Work to complete - From the listing below, return each line that includes "thực".

Available data -
________________
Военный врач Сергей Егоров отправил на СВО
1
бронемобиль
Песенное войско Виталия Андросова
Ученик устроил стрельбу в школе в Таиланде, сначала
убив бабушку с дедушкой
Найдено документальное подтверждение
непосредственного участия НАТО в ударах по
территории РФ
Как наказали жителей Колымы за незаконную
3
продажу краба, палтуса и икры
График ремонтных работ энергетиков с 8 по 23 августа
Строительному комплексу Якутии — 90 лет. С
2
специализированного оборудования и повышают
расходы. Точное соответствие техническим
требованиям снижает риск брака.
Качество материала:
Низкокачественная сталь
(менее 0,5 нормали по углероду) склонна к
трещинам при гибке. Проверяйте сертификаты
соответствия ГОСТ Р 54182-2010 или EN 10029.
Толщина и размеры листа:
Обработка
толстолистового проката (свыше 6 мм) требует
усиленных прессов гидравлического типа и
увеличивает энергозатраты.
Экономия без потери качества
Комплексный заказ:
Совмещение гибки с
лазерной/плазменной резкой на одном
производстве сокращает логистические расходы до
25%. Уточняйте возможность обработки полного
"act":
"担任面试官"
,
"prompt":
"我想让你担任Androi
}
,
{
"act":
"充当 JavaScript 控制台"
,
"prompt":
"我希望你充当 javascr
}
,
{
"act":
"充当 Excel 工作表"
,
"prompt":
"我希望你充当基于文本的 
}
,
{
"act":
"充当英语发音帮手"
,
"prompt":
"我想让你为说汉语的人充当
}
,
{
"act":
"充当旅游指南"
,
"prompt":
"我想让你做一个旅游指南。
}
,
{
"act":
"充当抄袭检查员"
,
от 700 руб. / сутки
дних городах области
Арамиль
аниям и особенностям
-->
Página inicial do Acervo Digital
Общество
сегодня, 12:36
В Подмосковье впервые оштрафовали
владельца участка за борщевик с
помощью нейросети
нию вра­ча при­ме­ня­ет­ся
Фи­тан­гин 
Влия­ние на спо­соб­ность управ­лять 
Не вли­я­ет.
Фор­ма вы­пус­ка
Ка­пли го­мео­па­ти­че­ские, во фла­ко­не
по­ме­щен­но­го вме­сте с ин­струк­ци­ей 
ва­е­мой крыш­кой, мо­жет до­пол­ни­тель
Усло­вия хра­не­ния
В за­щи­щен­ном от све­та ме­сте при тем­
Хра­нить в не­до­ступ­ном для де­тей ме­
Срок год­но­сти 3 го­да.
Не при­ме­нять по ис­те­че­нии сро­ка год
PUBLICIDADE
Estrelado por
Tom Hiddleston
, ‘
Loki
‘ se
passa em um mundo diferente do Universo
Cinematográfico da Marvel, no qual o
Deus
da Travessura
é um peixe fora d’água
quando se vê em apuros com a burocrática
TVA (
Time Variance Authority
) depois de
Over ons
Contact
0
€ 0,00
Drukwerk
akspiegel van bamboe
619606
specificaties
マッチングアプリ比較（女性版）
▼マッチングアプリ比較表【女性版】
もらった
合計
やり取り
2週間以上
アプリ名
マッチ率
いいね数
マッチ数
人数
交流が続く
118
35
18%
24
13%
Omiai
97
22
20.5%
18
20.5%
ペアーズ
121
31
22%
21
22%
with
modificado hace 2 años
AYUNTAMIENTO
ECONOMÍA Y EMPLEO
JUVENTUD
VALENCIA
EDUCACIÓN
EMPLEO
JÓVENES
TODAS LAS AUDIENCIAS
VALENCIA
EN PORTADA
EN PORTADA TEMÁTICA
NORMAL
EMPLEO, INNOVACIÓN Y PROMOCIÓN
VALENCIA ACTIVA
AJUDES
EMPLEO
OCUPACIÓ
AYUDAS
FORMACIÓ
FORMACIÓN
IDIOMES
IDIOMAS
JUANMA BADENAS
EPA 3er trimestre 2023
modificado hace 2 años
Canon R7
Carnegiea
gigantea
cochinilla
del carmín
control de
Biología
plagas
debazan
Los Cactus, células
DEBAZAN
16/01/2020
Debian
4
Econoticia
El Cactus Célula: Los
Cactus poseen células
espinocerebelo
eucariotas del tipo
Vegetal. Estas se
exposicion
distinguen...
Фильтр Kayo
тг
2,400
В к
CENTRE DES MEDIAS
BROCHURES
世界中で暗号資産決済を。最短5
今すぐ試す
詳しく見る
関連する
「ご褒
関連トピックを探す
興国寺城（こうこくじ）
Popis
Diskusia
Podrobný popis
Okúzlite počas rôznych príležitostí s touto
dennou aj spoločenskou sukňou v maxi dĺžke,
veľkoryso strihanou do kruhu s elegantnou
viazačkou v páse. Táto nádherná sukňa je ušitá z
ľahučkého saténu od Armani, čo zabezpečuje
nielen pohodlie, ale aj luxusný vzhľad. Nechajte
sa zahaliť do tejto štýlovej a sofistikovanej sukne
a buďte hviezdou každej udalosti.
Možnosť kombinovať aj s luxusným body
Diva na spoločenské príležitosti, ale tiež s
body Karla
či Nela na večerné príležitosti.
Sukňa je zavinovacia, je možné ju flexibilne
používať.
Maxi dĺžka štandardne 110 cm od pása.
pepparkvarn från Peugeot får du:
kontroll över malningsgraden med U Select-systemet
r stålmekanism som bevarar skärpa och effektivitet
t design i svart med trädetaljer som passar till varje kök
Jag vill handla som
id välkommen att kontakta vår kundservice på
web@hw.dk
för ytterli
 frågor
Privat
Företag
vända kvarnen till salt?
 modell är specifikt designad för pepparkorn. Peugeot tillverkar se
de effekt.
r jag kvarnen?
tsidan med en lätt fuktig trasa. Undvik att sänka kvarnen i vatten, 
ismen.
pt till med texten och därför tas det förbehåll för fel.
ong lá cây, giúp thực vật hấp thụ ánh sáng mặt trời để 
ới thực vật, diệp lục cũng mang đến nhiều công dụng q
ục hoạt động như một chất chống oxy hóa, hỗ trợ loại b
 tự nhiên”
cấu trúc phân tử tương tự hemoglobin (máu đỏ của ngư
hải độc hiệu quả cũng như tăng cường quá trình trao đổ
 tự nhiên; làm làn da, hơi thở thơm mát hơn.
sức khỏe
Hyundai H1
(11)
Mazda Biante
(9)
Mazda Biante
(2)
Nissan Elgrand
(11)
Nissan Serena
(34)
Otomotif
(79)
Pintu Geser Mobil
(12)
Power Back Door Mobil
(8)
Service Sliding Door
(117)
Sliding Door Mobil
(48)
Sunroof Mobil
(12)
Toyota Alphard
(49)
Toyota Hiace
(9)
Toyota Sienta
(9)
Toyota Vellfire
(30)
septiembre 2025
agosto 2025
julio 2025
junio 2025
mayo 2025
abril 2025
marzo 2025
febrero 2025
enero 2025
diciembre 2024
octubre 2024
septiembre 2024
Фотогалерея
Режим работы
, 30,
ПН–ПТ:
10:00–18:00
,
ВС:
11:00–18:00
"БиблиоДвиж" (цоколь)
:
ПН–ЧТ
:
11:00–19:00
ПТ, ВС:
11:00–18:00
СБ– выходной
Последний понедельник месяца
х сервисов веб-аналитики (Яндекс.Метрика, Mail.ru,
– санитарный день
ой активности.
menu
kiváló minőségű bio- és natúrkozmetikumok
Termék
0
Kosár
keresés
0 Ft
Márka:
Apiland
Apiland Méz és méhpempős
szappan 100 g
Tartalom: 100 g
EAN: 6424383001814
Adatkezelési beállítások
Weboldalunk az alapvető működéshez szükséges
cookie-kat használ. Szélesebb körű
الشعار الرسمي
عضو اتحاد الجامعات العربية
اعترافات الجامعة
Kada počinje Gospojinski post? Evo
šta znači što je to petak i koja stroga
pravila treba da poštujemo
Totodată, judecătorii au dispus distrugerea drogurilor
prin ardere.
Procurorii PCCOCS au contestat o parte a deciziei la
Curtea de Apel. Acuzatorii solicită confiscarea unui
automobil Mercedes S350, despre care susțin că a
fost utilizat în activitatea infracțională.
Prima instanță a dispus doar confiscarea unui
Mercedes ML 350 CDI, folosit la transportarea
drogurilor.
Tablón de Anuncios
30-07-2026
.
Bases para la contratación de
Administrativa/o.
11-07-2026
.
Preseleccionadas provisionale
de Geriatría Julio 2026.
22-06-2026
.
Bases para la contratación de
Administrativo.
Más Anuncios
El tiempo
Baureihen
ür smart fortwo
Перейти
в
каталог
________________
Your response -
ong lá cây, giúp thực vật hấp thụ ánh sáng mặt trời để 
ới thực vật, diệp lục cũng mang đến nhiều công dụng q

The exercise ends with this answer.